## Data extracts
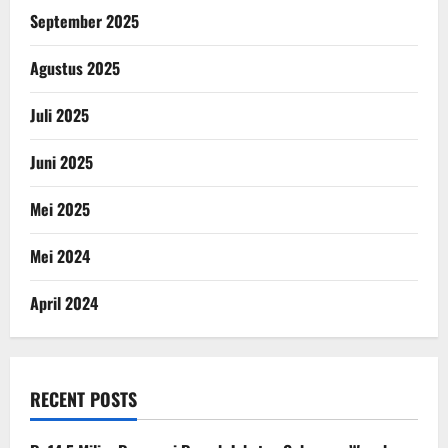
September 2025
Agustus 2025
Juli 2025
Juni 2025
Mei 2025
Mei 2024
April 2024
RECENT POSTS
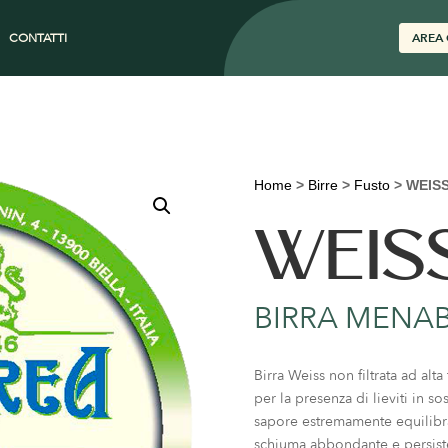
CONTATTI
AREA 
Home
>
Birre
>
Fusto
>
WEIS
WEIS
BIRRA MENA
Birra Weiss non filtrata ad alt
per la presenza di lieviti in 
sapore estremamente equilibrat
schiuma abbondante e persist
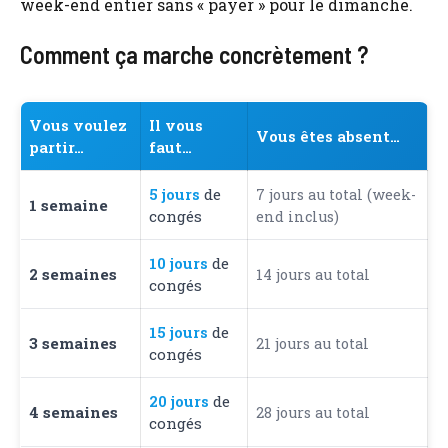
week-end entier sans « payer » pour le dimanche.
Comment ça marche concrètement ?
Vous voulez
Il vous
Vous êtes absent…
partir…
faut…
5 jours
de
7 jours au total (week-
1 semaine
congés
end inclus)
10 jours
de
2 semaines
14 jours au total
congés
15 jours
de
3 semaines
21 jours au total
congés
20 jours
de
4 semaines
28 jours au total
congés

## Task
Produce a verbatim copy of the lines from the one holding "Vous êtes absent…" to the final line of the data, and nothing more.

## Written solution
Vous êtes absent…
partir…
faut…
5 jours
de
7 jours au total (week-
1 semaine
congés
end inclus)
10 jours
de
2 semaines
14 jours au total
congés
15 jours
de
3 semaines
21 jours au total
congés
20 jours
de
4 semaines
28 jours au total
congés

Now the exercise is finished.